TDEE Calculator
Calculate your total daily energy expenditure and macro recommendations
How to Use
- Enter your age, gender, weight, and height
- Select your activity level (sedentary to very active)
- Click calculate to see your BMR and TDEE
- Review calorie and macro recommendations for your goals
What is TDEE?
Total Daily Energy Expenditure (TDEE) is the total number of calories you burn in a day. It includes your Basal Metabolic Rate (BMR) - calories burned at rest - plus calories burned through activity and digestion.
Understanding your TDEE is crucial for managing weight, whether you want to lose fat, maintain your current weight, or build muscle. It serves as the foundation for creating an effective nutrition plan.
BMR vs TDEE
BMR (Basal Metabolic Rate) is the number of calories your body needs to perform basic life-sustaining functions at rest. TDEE includes your BMR plus additional calories burned through physical activity and food digestion.
| Metric | Description | Use Case |
|---|---|---|
| BMR | Calories at complete rest | Minimum daily calories |
| TDEE | Total calories including activity | Actual daily calorie needs |
Mifflin-St Jeor Equation
This calculator uses the Mifflin-St Jeor equation, considered one of the most accurate formulas for estimating BMR:
- Men: BMR = 10 × weight(kg) + 6.25 × height(cm) - 5 × age(y) + 5
- Women: BMR = 10 × weight(kg) + 6.25 × height(cm) - 5 × age(y) - 161
- TDEE = BMR × Activity Multiplier
Activity Level Multipliers
| Activity Level | Multiplier | Description |
|---|---|---|
| Sedentary | 1.2 | Little or no exercise, desk job |
| Light | 1.375 | Light exercise 1-3 days/week |
| Moderate | 1.55 | Moderate exercise 3-5 days/week |
| Active | 1.725 | Hard exercise 6-7 days/week |
| Very Active | 1.9 | Intense daily exercise or physical job |
Using Your TDEE
Once you know your TDEE, you can adjust calorie intake based on your goals:
- Weight Loss: Eat 300-500 calories below TDEE (0.5-1 lb/week loss)

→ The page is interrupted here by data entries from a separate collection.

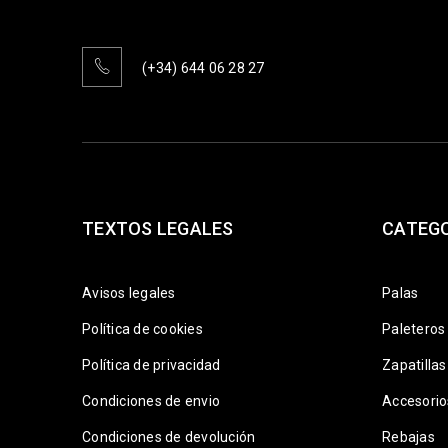
(+34) 644 06 28 27
TEXTOS LEGALES
CATEG
Avisos legales
Palas
Política de cookies
Paleteros
Política de privacidad
Zapatillas
Condiciones de envio
Accesorio
Condiciones de devolución
Rebajas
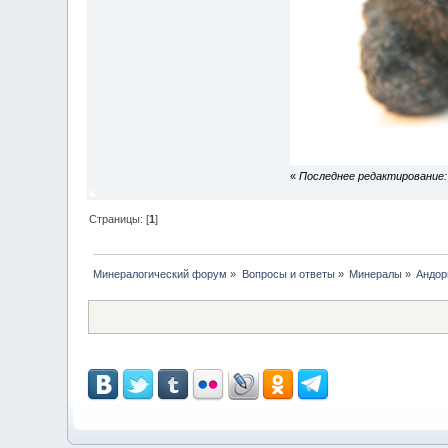
«
Последнее редактирование: 
Страницы: [
1
]
Минералогический форум
»
Вопросы и ответы
»
Минералы
»
Андор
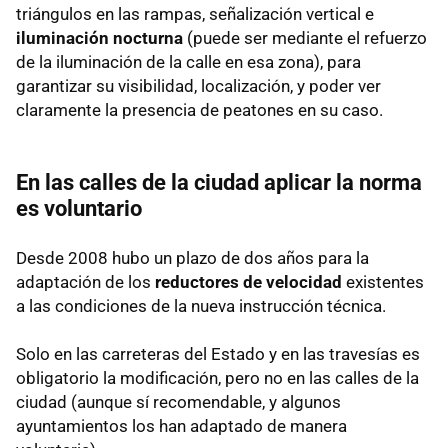
triángulos en las rampas, señalización vertical e
iluminación nocturna
(puede ser mediante el refuerzo
de la iluminación de la calle en esa zona), para
garantizar su visibilidad, localización, y poder ver
claramente la presencia de peatones en su caso.
En las calles de la ciudad aplicar la norma
es voluntario
Desde 2008 hubo un plazo de dos años para la
adaptación de los
reductores de velocidad
existentes
a las condiciones de la nueva instrucción técnica.
Solo en las carreteras del Estado y en las travesías es
obligatorio la modificación, pero no en las calles de la
ciudad (aunque sí recomendable, y algunos
ayuntamientos los han adaptado de manera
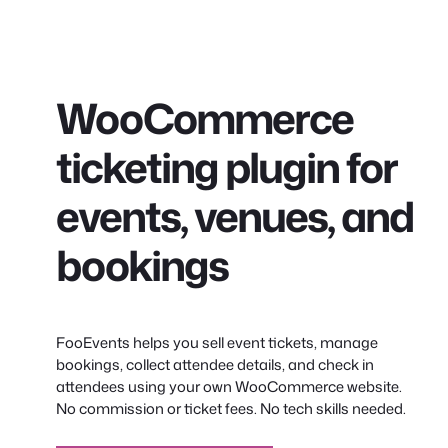
WooCommerce
ticketing plugin for
events, venues, and
bookings
FooEvents helps you sell event tickets, manage
bookings, collect attendee details, and check in
attendees using your own WooCommerce website.
No commission or ticket fees. No tech skills needed.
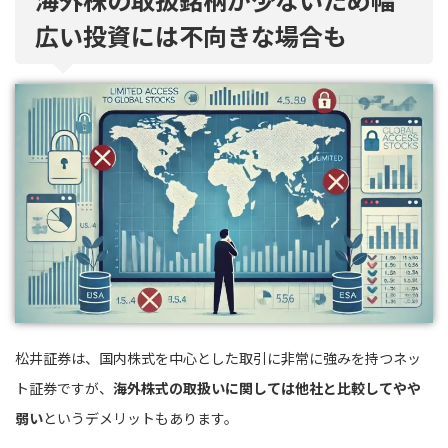
広い投資には不向きな場合も
松井証券は、国内株式を中心とした取引に非常に強みを持つネッ
ト証券ですが、
海外株式の取扱いに関しては他社と比較してやや
弱い
というデメリットもあります。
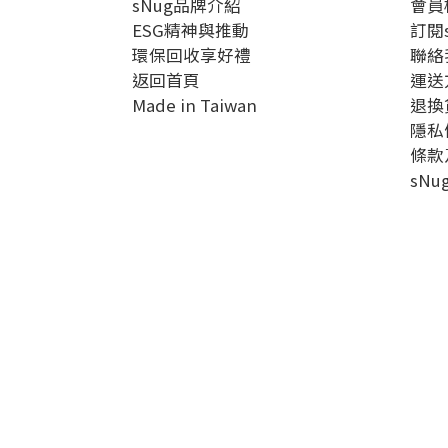
sNug品牌介紹
會員
ESG精神與推動
訂閱
環保回收享好禮
聯絡
返回首頁
運送
Made in Taiwan
退換
隱私
條款
sN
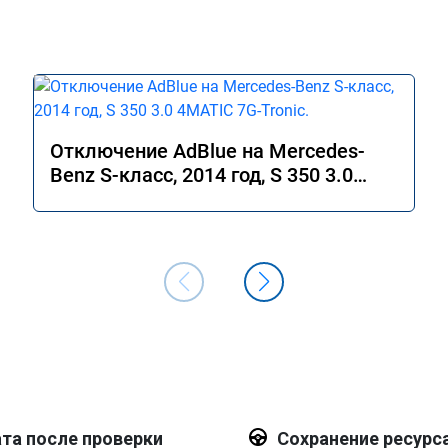
Отключение AdBlue на Mercedes-
Benz S-класс, 2014 год, S 350 3.0
4MATIC 7G-Tronic.
та после проверки
Сохранение ресурс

- Maintenance: Eat at your TDEE to maintain current weight
- Muscle Gain: Eat 200-300 calories above TDEE (slower, leaner bulk)
- Track results for 2-3 weeks and adjust as needed
- Prioritize protein intake (2g per kg body weight)
- Don't cut calories too drastically - maintain at least BMR
Understanding Macronutrients
The calculator provides macro recommendations:
- Protein: 2g per kg body weight (builds/maintains muscle, high satiety)
- Fats: ~0.9g per kg body weight (hormones, vitamin absorption)
- Carbs: Remaining calories (energy for activity and brain function)
- 4 calories per gram of protein or carbs
- 9 calories per gram of fat
Frequently Asked Questions
- How accurate is the TDEE calculator?
- TDEE calculators provide estimates based on population averages. Individual metabolism can vary by 10-20% due to genetics, muscle mass, hormones, and other factors. Use the calculated TDEE as a starting point and adjust based on your real-world results over 2-3 weeks.
- Should I eat at my BMR or TDEE for weight loss?
- Never eat below your BMR for extended periods. For healthy weight loss, create a moderate deficit from your TDEE (300-500 calories). Eating too far below BMR can slow metabolism, cause muscle loss, and create nutritional deficiencies.
- How do I choose my activity level?
- Be honest about your actual activity. Most people overestimate their activity level. If you work a desk job and exercise 3 times per week, choose 'Light' or 'Moderate' rather than 'Active'. You can always adjust based on results.
- Do I need to hit my macros exactly?
- Prioritize total calories and protein intake first. Hitting protein targets is important for muscle maintenance and satiety. Fats and carbs can be more flexible as long as you meet minimum fat needs (~0.3-0.4g per lb body weight) and total calories align with your goals.
- Should I recalculate my TDEE as I lose weight?
- Yes, as you lose weight your TDEE decreases. Recalculate every 10-15 pounds of weight loss or if you notice your progress has stalled for 2-3 weeks despite consistent tracking.